**What is needed**
With all images omitted, write out the records word for word.

**Records provided**
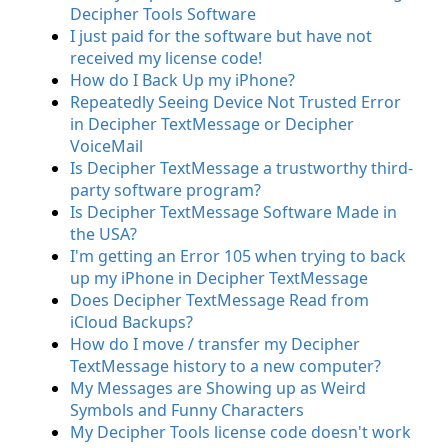
Decipher Tools Software
I just paid for the software but have not
received my license code!
How do I Back Up my iPhone?
Repeatedly Seeing Device Not Trusted Error
in Decipher TextMessage or Decipher
VoiceMail
Is Decipher TextMessage a trustworthy third-
party software program?
Is Decipher TextMessage Software Made in
the USA?
I'm getting an Error 105 when trying to back
up my iPhone in Decipher TextMessage
Does Decipher TextMessage Read from
iCloud Backups?
How do I move / transfer my Decipher
TextMessage history to a new computer?
My Messages are Showing up as Weird
Symbols and Funny Characters
My Decipher Tools license code doesn't work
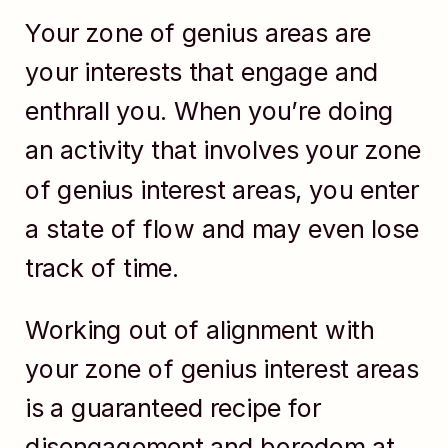
Your zone of genius areas are
your interests that engage and
enthrall you. When you’re doing
an activity that involves your zone
of genius interest areas, you enter
a state of flow and may even lose
track of time.
Working out of alignment with
your zone of genius interest areas
is a guaranteed recipe for
disengagement and boredom at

**Solution below**
Decipher Tools Software
I just paid for the software but have not
received my license code!
How do I Back Up my iPhone?
Repeatedly Seeing Device Not Trusted Error
in Decipher TextMessage or Decipher
VoiceMail
Is Decipher TextMessage a trustworthy third-
party software program?
Is Decipher TextMessage Software Made in
the USA?
I'm getting an Error 105 when trying to back
up my iPhone in Decipher TextMessage
Does Decipher TextMessage Read from
iCloud Backups?
How do I move / transfer my Decipher
TextMessage history to a new computer?
My Messages are Showing up as Weird
Symbols and Funny Characters
My Decipher Tools license code doesn't work
Your zone of genius areas are
your interests that engage and
enthrall you. When you’re doing
an activity that involves your zone
of genius interest areas, you enter
a state of flow and may even lose
track of time.
Working out of alignment with
your zone of genius interest areas
is a guaranteed recipe for
disengagement and boredom at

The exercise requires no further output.